Favorite Bogart movie?

Maltese Falcon, because I like to compare the Bogart version to the original 1931 version with Ricardo Cortez as Sam Spade.

To Have And Have Not, because I like how Hoagy Carmichael plays a few bars on a piano from his song Baltimore Oriole, which is about a Baltimore streetwalker.
 
I like a bunch of 'em but The African Queen is surely near the top of the list.

I like the scene where he gets back in the swamp with the leeches to drag the boat forward. It reminds me of every working guy who, stuck in an unpleasant job, gets out of bed every day anyway and, once again, does what he has to do to take care of his family... Because that it is what a man -- backed by the strength of a good woman -- does, however impossibly hard it seems at the time.

(Hey, I am a romantic, okay?! :))
 
Sahara was probably the most pro war film of its time....I can't even imagine anybody but Bogy playing the part. Casablanca was the film that will be the most remembered. Again the studio contract players come trough with great performences...What a cast...People forget that Ingred Bergmen was almost banned in the US because of her umarried status with a kid...How things have changed....Bogy basically plays Bogy in most of his films,,The exception I think would be his part as Capt. Queeg......Great actor and cerainally not a pretty boy...Him and George Raft both had a street tough look. and Cagney.....But he could dance.....
 
I like most of Bogart's movies; but the I enjoy his oddballs the most:

His Satire of B Westerns in Oklahoma Kid with Cagney
His spoof of Karloff in The Return of Doctor X
The Roaring Twenties again with Cagney &
The Enforcer
 
All Through the Night (1942).
That's the first one I thought of. It's an amusing little movie.

I also like "Tokyo Joe", "Action in the North Atlantic" and "Passage to Marseilles".

"Action in the North Atlantic" has an action scene with an Heinkel He 59 float plane, probably the ONLY time that plane's ever been in a dramatic film.
 
I forgot probably my favorite, "The Big Sleep".

It got about as close to the edge of the production code as possible.

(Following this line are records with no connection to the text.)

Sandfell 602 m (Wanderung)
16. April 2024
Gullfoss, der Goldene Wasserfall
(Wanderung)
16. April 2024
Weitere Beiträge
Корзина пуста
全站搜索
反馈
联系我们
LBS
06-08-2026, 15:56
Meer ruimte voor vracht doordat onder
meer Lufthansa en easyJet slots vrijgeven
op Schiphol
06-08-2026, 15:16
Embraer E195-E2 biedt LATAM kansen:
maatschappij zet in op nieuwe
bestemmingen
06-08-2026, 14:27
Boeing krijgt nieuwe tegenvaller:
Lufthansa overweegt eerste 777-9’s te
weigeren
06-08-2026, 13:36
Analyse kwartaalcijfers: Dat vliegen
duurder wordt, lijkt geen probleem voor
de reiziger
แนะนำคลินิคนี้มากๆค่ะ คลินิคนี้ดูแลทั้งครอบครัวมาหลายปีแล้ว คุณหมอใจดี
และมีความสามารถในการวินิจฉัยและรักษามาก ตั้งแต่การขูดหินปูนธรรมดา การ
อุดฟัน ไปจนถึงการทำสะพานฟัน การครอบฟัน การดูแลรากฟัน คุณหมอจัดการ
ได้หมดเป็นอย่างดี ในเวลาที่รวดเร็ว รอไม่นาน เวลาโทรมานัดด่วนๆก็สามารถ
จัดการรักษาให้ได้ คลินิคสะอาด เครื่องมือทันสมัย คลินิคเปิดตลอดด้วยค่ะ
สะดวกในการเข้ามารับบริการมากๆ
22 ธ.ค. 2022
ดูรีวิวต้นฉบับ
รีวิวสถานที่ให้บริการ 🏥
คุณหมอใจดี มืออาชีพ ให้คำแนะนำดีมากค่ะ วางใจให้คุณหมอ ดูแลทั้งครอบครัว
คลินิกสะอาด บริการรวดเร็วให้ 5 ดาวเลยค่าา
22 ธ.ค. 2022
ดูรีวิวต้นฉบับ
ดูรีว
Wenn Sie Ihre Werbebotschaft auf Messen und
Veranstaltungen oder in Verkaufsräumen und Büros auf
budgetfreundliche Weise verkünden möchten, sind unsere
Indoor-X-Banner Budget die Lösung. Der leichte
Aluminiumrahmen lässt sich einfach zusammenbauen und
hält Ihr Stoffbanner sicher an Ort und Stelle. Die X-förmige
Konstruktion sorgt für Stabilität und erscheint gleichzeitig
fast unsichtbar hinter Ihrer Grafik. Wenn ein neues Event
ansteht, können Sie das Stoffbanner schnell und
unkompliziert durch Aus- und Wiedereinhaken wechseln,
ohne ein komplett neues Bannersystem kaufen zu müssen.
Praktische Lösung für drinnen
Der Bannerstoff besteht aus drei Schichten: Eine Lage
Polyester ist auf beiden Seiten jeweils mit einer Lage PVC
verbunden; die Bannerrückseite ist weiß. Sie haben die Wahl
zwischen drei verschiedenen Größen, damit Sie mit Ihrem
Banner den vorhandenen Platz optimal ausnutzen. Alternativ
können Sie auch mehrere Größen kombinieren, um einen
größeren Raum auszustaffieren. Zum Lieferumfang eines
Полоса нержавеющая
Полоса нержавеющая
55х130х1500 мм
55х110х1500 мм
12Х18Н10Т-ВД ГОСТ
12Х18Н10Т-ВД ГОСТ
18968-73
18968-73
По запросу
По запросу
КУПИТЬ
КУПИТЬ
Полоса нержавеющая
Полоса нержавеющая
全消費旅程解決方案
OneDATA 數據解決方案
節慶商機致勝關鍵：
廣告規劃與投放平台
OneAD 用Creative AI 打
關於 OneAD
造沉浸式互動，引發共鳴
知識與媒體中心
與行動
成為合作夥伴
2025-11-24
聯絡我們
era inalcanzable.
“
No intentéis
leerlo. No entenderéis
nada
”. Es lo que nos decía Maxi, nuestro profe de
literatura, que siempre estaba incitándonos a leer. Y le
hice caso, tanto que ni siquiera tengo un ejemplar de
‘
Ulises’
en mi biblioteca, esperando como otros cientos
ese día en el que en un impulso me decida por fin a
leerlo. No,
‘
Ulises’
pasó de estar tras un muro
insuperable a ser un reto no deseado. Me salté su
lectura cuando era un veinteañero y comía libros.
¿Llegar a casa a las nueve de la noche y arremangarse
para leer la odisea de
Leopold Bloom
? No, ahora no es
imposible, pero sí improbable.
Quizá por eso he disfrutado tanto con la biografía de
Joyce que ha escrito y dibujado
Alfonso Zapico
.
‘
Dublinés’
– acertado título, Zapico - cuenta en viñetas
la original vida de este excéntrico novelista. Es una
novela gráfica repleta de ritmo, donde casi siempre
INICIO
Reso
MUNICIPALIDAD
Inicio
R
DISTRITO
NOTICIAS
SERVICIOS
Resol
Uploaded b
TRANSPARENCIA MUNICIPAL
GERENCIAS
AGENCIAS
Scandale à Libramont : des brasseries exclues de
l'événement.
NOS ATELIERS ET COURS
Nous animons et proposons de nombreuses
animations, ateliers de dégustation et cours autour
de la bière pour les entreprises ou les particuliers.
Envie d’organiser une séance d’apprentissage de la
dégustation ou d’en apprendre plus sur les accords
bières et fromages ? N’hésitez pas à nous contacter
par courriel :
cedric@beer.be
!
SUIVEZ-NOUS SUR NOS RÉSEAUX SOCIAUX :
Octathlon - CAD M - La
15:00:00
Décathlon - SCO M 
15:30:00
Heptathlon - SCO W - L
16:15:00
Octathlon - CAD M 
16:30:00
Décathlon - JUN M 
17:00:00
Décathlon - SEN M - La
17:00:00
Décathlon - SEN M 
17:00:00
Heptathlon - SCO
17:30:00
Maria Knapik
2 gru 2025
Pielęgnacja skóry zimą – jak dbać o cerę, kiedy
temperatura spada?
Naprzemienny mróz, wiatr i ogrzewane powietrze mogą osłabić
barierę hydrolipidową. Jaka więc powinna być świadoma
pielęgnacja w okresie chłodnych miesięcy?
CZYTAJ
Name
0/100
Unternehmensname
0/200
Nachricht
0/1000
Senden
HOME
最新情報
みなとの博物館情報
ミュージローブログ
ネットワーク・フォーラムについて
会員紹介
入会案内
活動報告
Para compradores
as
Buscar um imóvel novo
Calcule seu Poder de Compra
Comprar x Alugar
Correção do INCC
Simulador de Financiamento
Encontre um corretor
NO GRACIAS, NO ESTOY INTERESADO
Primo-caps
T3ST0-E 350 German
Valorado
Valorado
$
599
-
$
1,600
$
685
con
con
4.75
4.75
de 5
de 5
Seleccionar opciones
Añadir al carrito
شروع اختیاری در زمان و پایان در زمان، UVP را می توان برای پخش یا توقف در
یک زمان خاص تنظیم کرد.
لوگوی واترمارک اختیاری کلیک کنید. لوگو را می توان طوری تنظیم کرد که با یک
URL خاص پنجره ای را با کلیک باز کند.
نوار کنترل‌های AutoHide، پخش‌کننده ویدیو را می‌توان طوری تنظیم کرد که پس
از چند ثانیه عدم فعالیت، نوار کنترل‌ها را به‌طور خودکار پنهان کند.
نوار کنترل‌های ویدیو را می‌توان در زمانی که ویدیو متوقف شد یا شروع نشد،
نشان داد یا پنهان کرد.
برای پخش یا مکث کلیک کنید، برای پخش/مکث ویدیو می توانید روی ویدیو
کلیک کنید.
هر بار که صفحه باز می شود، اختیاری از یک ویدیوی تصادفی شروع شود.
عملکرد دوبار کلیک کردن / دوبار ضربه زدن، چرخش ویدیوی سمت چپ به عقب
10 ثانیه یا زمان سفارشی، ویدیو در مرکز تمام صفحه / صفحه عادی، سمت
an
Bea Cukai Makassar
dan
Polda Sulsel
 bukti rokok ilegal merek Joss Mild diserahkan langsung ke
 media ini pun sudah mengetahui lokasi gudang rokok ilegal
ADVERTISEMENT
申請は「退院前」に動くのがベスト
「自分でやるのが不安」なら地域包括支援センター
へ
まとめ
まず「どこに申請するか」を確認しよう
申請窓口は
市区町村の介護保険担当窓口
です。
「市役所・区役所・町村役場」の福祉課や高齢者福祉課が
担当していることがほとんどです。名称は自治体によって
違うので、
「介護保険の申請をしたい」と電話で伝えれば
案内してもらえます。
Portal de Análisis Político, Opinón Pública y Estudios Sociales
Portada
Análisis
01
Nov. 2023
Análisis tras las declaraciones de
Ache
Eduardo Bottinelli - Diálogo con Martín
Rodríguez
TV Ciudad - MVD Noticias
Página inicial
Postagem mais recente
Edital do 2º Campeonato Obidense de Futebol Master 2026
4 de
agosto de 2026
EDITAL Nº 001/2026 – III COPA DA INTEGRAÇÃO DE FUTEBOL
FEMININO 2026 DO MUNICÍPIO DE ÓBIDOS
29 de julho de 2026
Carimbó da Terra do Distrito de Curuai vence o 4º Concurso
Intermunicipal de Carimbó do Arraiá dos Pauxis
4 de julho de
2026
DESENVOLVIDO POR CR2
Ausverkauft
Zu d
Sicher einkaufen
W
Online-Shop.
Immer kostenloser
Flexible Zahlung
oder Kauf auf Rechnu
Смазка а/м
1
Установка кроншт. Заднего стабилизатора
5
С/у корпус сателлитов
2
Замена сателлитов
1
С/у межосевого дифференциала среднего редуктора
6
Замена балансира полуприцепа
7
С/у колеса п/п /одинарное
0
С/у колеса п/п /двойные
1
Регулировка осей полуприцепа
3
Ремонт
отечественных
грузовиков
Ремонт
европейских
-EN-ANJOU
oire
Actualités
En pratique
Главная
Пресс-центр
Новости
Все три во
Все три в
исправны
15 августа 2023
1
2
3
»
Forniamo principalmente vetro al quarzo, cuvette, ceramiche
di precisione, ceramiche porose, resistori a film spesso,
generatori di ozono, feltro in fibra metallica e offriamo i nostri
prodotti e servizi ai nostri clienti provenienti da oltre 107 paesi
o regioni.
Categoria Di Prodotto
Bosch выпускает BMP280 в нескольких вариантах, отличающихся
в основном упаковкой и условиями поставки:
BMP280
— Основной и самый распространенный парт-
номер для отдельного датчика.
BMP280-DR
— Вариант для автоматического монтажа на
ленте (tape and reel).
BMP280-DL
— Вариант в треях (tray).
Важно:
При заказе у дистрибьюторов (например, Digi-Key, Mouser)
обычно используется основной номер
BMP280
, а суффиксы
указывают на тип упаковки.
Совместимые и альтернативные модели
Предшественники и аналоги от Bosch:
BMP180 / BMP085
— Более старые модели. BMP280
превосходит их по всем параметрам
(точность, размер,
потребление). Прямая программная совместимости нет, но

TCM shows it from time to time, and when they do, they sometimes show a mini documentary they did about it. Apparently the original script was a mess and sections of the film had to be re-shot. The documentary shows both versions of some of the scenes to illustrate the contrast. They're VERY different movies.
 
Speaking of All Through the Night, there is more than one hilarious scene in it but-the one that stands out to me is when Bogie does a little "Three Stooges" thing by pointing at someone and quickly raising his finger to the guys nose. I cant find a picture of it to post here.
 
Great movie. But,one question....

Who actually murdered the chaffeur? ;)

Trick question. The answer was left out of the movie & the book. Raymond Chandler later said that he forgot to attribute that homicide to anyone!
Well, we know that Joe Brody "... sapped him down". But did Joe kill him?

Personally, I always thought it was Kinnino. After all, he was the kind of guy who would "knock your teeth out, then kick you in the stomach for mumbling." :eek:
 
Sorry for the loss. I actually met James Cagney in L.A. circa 1981? 82?

If you all can ever get to trying him on the screen again? Get any of those Warner Brothers Gangster Classic sets. They have at least 4 sets of 4-5 movies in each. I was a big fan of Cagneys when I first saw him in: The Fighting 69th, and became a much bigger fan after seeing many of his earlies.

One of my favorite movies, "Mr. Roberts", has Cagney as the ship's captain (and antagonist) of Henry Fonda.

Back to Bogart: as I mentioned, I've only seen two of his movies. There was one that came on Turner Classic Movies a while back that I started watching, but then got called away. He played a private detective, and was called to a house (a mansion) and was talking to a man in a wheel chair, in a hot house or green house, where it was really humid and warm. (That's as far as I got into it.)

Ring any bells with anyone?
 
One of my favorite movies, "Mr. Roberts", has Cagney as the ship's captain (and antagonist) of Henry Fonda.

Back to Bogart: as I mentioned, I've only seen two of his movies. There was one that came on Turner Classic Movies a while back that I started watching, but then got called away. He played a private detective, and was called to a house (a mansion) and was talking to a man in a wheel chair, in a hot house or green house, where it was really humid and warm. (That's as far as I got into it.)

Ring any bells with anyone?


Doesnt sound like one ive seen but the Wheelchair thing sounds familiar? Do you remember who else was in it? possibly Sidney Greenstreet??
 
Without a doubt, 1943's "Sahara". The reason being is that my father-in-law, as a member of the 4th Armored Division, was an extra in the movie. This was just prior to the Dvision shipping out to Europe and making their now infamous march across Europe and through Bastogne. "Sammy" met Bogart in person and brought his autograph home with him in 1945.